In this very small example it makes no difference to the meaning if the address appears before or after the affiliation. How do we specify this in our schema? Unfortunately, XML Schema does allow us to do this directly. It allows complex types to contain ‘sequence’, ‘choice’ or ‘all’. A sequence or choice may occur more than once. Choice is just one of a list of elements and sequence is a defined order of elements, ‘all’ is unordered. It is tempting to think that ‘all’ is what we need here. But what ‘all’ says is that the elements can appear in the file in any order but it does not say that the order has no meaning. This might appear a subtle distinction, but it is not!
If the order of affiliation and address is not significant then there is a good technical argument to just pick an order and say in the schema they must appear in that order. This makes it clear and is easier for a reader of the data to have a defined order. There can then be no ambiguity, for example if the order is not specified then it is tempting to think that putting the address after the name is appropriate when the address refers to the person, and after the affiliation when it refers to the location of the affiliation.
So when the order is not important, just pick one, even though it is counter-intuitive to specify an order when the order really does not matter. However, the discussion at Balisage then went further because perhaps there are 25 or 50 elements where the order is not important and then if we pick an order it becomes much more difficult to edit the file to add one extra element in – you have to find the right place to add it even though it does not matter to the meaning! On the other hand perhaps it is easier to determine if a particular element is present if it has to be in a specified order.

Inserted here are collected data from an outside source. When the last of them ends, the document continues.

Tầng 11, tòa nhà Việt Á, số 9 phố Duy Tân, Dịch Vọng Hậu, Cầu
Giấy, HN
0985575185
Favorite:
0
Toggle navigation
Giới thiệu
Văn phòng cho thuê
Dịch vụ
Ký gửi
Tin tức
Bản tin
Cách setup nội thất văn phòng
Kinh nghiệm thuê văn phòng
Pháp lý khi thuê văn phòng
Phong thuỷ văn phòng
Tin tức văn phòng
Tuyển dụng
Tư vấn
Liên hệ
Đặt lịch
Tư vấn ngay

There is an exception to this principle though: if we allowed multiple address elements then we could not use this technique to indicate that the order in which they appear is not significant. So the principle only works in some situations, i.e. when only one instance of a particular element is allowed.

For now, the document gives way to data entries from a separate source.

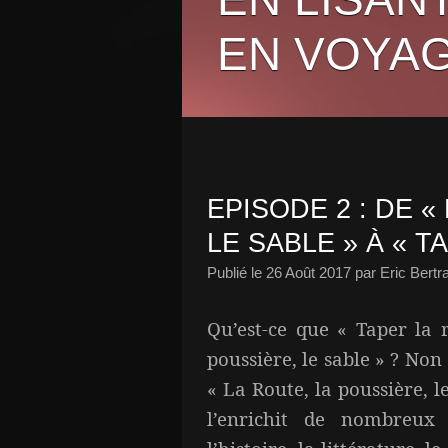
EN VOYAG
EPISODE 2 : DE «
LE SABLE » À « T
Publié le
26 Août 2017
par Eric Bertr
Qu’est-ce que « Taper la
poussière, le sable » ? Non
« La Route, la poussière, l
l’enrichit de nombreux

So the problem remains, and it is a shame that it is not possible to change the default that order is significant in XML and JSON arrays.
A solution to normalise orderless XML and JSON data
How could this be fixed in some future update of the XML Schema language? Attempts to add to the syntax rules themselves is likely to result in quite lot of extra complexity. But there is an easier way to do this, because XML Schema already handles a similar situation for white space. By definition, white space is normalised by any reader of XML so multiple spaces have no more significance than one space – making it easy to pretty-print a file without changing its meaning, very convenient. But it is possible on any element to add an attribute xml:space=’preserve’ to indicate that the white space within this element is significant and must be preserved and must not be normalised.
So this suggests a simple solution for order also. We could have an attribute to indicate that the normal significance of order is overruled for a particular element, e.g. dx:ignore-order=’true’ . That would seem a simple solution to this problem. It might be good if this was in the xml namespace but that is restricted so this would need to be an agreed standard first, hence the use of dx as the namespace prefix here.
It would be remiss of me not to mention that in our XML and JSON comparison products, we do allow for orderless data! It is more challenging to find corresponding elements if they can appear in any order but it is very often really useful to be able to do this.
As with so many things, the devil is in the detail here, but the detail is important. Time to think about other types of order now, and order some refreshment!